Start of Dataset entries

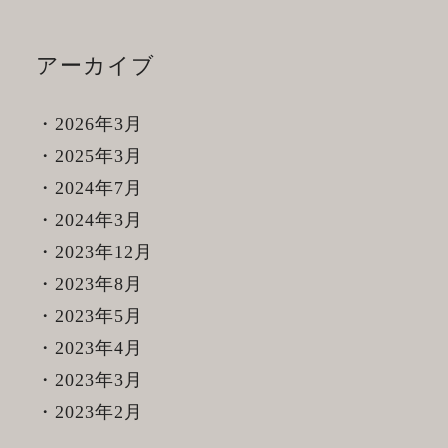
アーカイブ
2026年3月
2025年3月
2024年7月
2024年3月
2023年12月
2023年8月
2023年5月
2023年4月
2023年3月
2023年2月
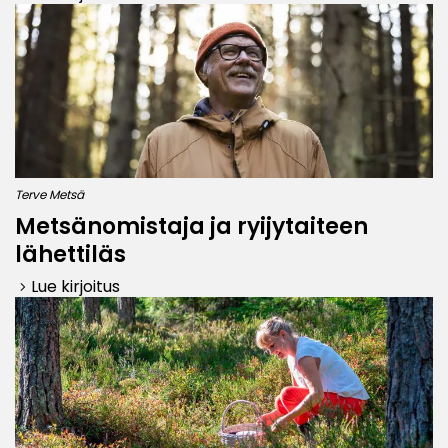
Terve Metsä
Metsänomistaja ja ryijytaiteen
lähettiläs
Lue kirjoitus
keyboard_arrow_right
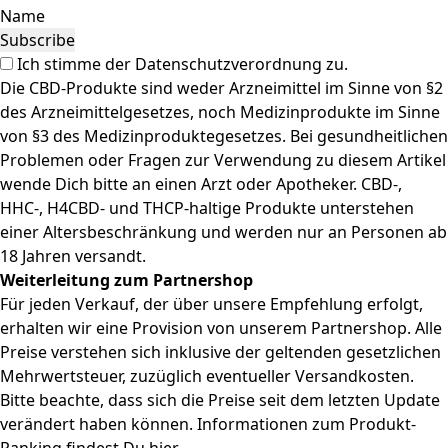
Name
Ich stimme der
Datenschutzverordnung
zu.
Die CBD-Produkte sind weder Arzneimittel im Sinne von §2
des Arzneimittelgesetzes, noch Medizinprodukte im Sinne
von §3 des Medizinproduktegesetzes. Bei gesundheitlichen
Problemen oder Fragen zur Verwendung zu diesem Artikel
wende Dich bitte an einen Arzt oder Apotheker. CBD-,
HHC-, H4CBD- und THCP-haltige Produkte unterstehen
einer Altersbeschränkung und werden nur an Personen ab
18 Jahren versandt.
Weiterleitung zum Partnershop
Für jeden Verkauf, der über unsere Empfehlung erfolgt,
erhalten wir eine Provision von unserem Partnershop. Alle
Preise verstehen sich inklusive der geltenden gesetzlichen
Mehrwertsteuer, zuzüglich eventueller Versandkosten.
Bitte beachte, dass sich die Preise seit dem letzten Update
verändert haben können. Informationen zum Produkt-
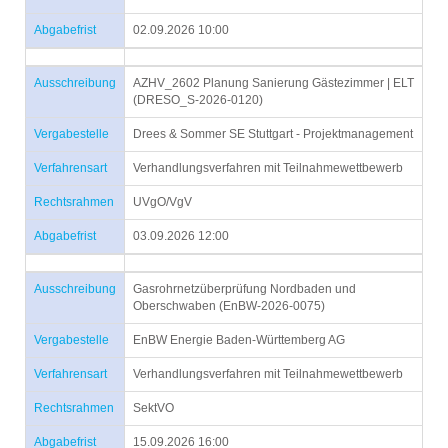
Abgabefrist
02.09.2026 10:00
Ausschreibung
AZHV_2602 Planung Sanierung Gästezimmer | ELT
(DRESO_S-2026-0120)
Vergabestelle
Drees & Sommer SE Stuttgart - Projektmanagement
Verfahrensart
Verhandlungsverfahren mit Teilnahmewettbewerb
Rechtsrahmen
UVgO/VgV
Abgabefrist
03.09.2026 12:00
Ausschreibung
Gasrohrnetzüberprüfung Nordbaden und
Oberschwaben (EnBW-2026-0075)
Vergabestelle
EnBW Energie Baden-Württemberg AG
Verfahrensart
Verhandlungsverfahren mit Teilnahmewettbewerb
Rechtsrahmen
SektVO
Abgabefrist
15.09.2026 16:00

End of Dataset entries

Looking over the entries above, how many lines contain the string "Partnershop"? State the number and nothing else.

**Solved problem:** 2